Cornell University lays groundwork for landmark study on canine aging
Cornell University has launched a new network of researchers to study how dogs age. The network of collaborators, dubbed the Canine Longevity Consortium, will use dogs as “a new model system that researchers can study to find how genetic and environmental factors influence aging and what interventions might mitigate age-related diseases,” according to a university press release.
Unlike any other model system for aging, dogs share our environment and, increasingly, our healthcare options,” said Adam Boyko, Ph.D., an assistant professor of biomedical sciences at Cornell’s College of Veterinary Medicine. “Once developed, a canine model holds enormous promise and we expect it to have a significant impact on aging research.”
The new network will lay the groundwork for a nationwide Canine Longitudinal Aging Study (CLAS), the university said.
Previous research into aging has not translated as well to humans because it has been based mostly on yeast, worms, flies, and mice. Through studying dogs, researchers should be able to gather valuable data on genetic and environmental factors affecting aging in dogs. The data can potentially be used to increase understanding of how we age and discover ways to treat age-related illnesses.

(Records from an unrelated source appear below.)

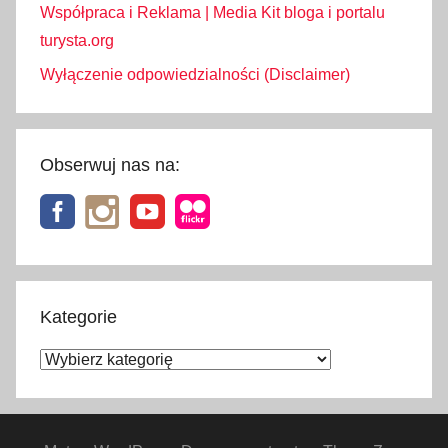
Współpraca i Reklama | Media Kit bloga i portalu
turysta.org
Wyłączenie odpowiedzialności (Disclaimer)
Obserwuj nas na:
Kategorie
Kategorie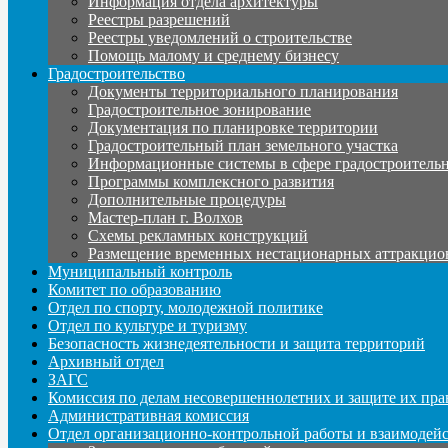
Информация отдела архитектуры
Реестры разрешений
Реестры уведомлений о строительстве
Помощь малому и среднему бизнесу
Градостроительство
Документы территориального планирования
Градостроительное зонирование
Документация по планировке территории
Градостроительный план земельного участка
Информационные системы в сфере градостроительн
Программы комплексного развития
Дополнительные процедуры
Мастер-план г. Волхов
Схемы рекламных конструкций
Размещение временных нестационарных аттракцио
Муниципальный контроль
Комитет по образованию
Отдел по спорту, молодежной политике
Отдел по культуре и туризму
Безопасность жизнедеятельности и защита территорий
Архивный отдел
ЗАГС
Комиссия по делам несовершеннолетних и защите их пра
Административная комиссия
Отдел организационно-контрольной работы и взаимодей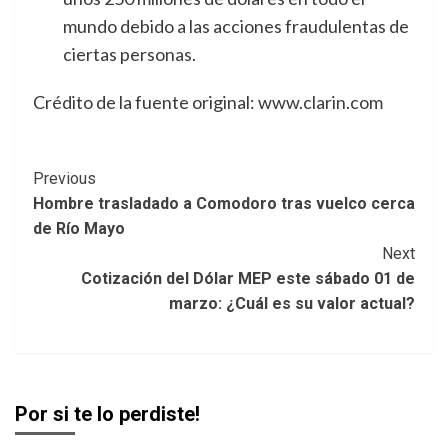
mundo debido a las acciones fraudulentas de
ciertas personas.
Crédito de la fuente original: www.clarin.com
Post
Previous
Hombre trasladado a Comodoro tras vuelco cerca
Navigation
de Río Mayo
Next
Cotización del Dólar MEP este sábado 01 de
marzo: ¿Cuál es su valor actual?
Por si te lo perdiste!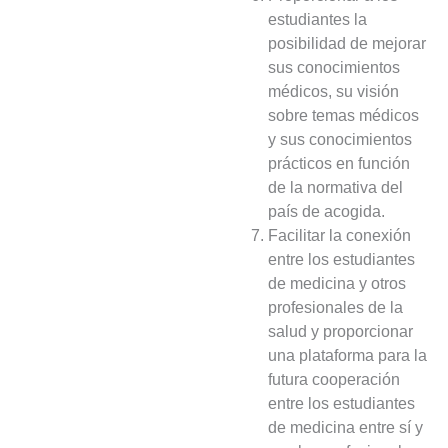
estudiantes la
posibilidad de mejorar
sus conocimientos
médicos, su visión
sobre temas médicos
y sus conocimientos
prácticos en función
de la normativa del
país de acogida.
Facilitar la conexión
entre los estudiantes
de medicina y otros
profesionales de la
salud y proporcionar
una plataforma para la
futura cooperación
entre los estudiantes
de medicina entre sí y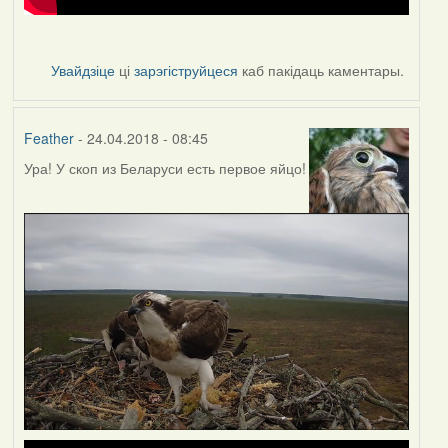
Увайдзіце
ці
зарэгіструйцеся
каб пакідаць каментары.
Feather
- 24.04.2018 - 08:45
Ура! У скоп из Беларуси есть первое яйцо!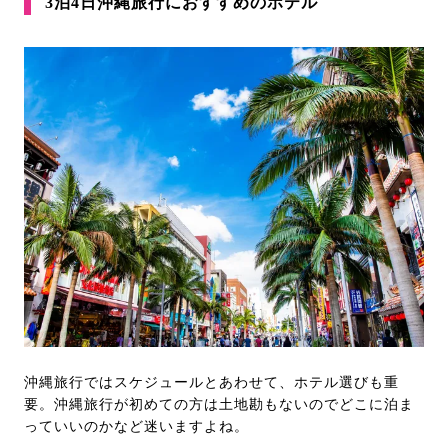
3泊4日沖縄旅行におすすめのホテル
沖縄旅行ではスケジュールとあわせて、ホテル選びも重
要。沖縄旅行が初めての方は土地勘もないのでどこに泊ま
っていいのかなど迷いますよね。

The consortium will start with pilot projects to choose the best breeds for the study and to determine how best to collect, analyze, and share the large-scale data it will produce, according to Cornell. The team will conduct an epidemiological analysis of genetic and environmental factors influencing canine lifespan, high-resolution mapping of canine longevity, and a year-long epidemiological analysis of age and cause of death in all dogs seen within a select group of three private veterinary clinics.